=== Work instructions ===
Make an exact transcript of the lines in the data below, starting with the one containing "kanak suka. ada" and going on through the one containing "原因」惹禍，醫提醒好孕秘訣", with both included and the pictures left out.

•••

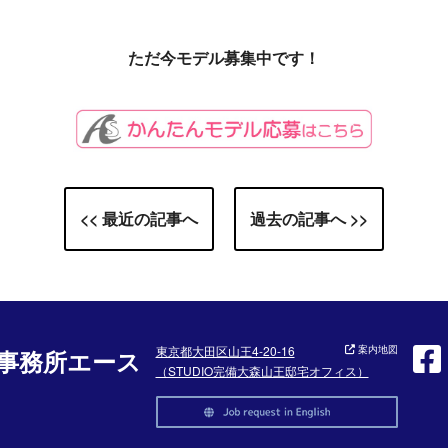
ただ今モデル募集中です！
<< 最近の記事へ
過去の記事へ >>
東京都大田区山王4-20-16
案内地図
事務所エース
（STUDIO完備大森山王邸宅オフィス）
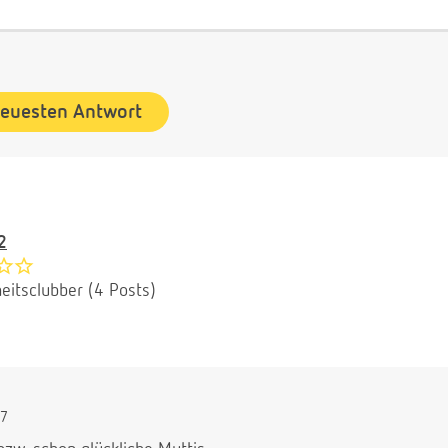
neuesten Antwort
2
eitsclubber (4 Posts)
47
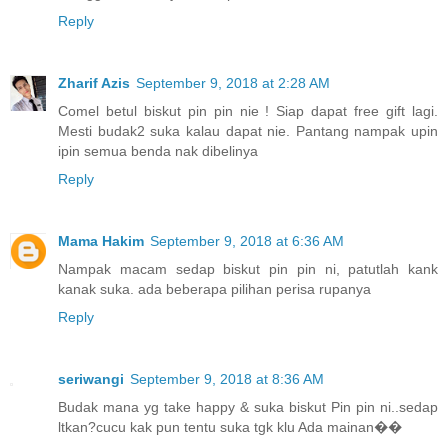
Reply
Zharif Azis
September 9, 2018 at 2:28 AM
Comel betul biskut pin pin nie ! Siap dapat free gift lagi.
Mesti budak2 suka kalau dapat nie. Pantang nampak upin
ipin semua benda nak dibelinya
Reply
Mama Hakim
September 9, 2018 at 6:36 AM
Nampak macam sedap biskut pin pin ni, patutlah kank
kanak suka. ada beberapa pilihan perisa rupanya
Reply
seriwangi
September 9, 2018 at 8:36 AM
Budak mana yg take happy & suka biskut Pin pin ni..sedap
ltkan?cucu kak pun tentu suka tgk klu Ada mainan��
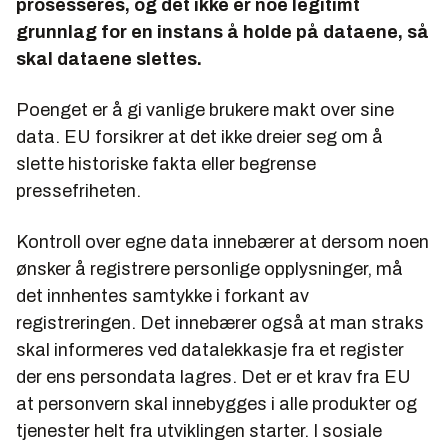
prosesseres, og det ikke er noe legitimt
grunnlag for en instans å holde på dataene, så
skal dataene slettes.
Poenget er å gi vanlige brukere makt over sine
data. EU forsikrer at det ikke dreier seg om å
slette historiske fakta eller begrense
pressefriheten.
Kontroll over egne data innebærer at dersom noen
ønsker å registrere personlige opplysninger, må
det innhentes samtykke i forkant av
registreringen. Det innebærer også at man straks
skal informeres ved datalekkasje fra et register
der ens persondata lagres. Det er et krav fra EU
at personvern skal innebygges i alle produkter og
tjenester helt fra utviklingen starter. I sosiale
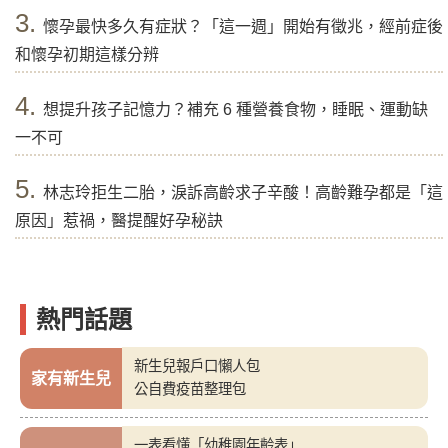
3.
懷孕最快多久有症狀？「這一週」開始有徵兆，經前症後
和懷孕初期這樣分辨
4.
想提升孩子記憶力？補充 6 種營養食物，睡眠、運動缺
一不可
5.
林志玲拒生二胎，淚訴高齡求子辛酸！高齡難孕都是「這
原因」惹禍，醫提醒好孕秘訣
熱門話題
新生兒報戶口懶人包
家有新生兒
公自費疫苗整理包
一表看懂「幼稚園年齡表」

•••

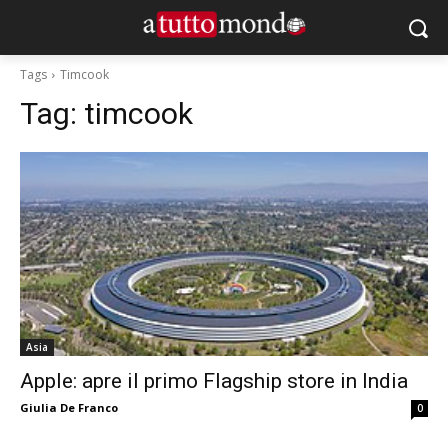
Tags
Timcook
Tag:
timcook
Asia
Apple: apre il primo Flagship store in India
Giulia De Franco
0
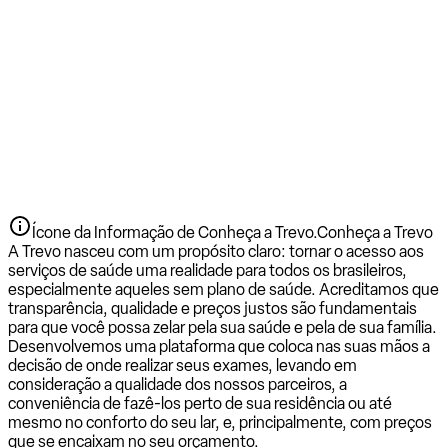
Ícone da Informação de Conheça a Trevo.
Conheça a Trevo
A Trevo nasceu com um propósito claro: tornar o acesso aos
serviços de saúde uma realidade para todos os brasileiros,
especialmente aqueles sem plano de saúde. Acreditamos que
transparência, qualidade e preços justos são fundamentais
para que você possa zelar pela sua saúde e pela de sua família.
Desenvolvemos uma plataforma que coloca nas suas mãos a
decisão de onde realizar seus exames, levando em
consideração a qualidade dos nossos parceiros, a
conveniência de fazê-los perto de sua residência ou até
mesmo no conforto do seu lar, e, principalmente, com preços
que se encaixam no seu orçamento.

•••

=== Output below ===
kanak suka. ada beberapa pilihan perisa rupanya
Reply
seriwangi
September 9, 2018 at 8:36 AM
Budak mana yg take happy & suka biskut Pin pin ni..sedap
ltkan?cucu kak pun tentu suka tgk klu Ada mainan��
prosesseres, og det ikke er noe legitimt
grunnlag for en instans å holde på dataene, så
skal dataene slettes.
Poenget er å gi vanlige brukere makt over sine
data. EU forsikrer at det ikke dreier seg om å
slette historiske fakta eller begrense
pressefriheten.
Kontroll over egne data innebærer at dersom noen
ønsker å registrere personlige opplysninger, må
det innhentes samtykke i forkant av
registreringen. Det innebærer også at man straks
skal informeres ved datalekkasje fra et register
der ens persondata lagres. Det er et krav fra EU
at personvern skal innebygges i alle produkter og
tjenester helt fra utviklingen starter. I sosiale
3.
懷孕最快多久有症狀？「這一週」開始有徵兆，經前症後
和懷孕初期這樣分辨
4.
想提升孩子記憶力？補充 6 種營養食物，睡眠、運動缺
一不可
5.
林志玲拒生二胎，淚訴高齡求子辛酸！高齡難孕都是「這
原因」惹禍，醫提醒好孕秘訣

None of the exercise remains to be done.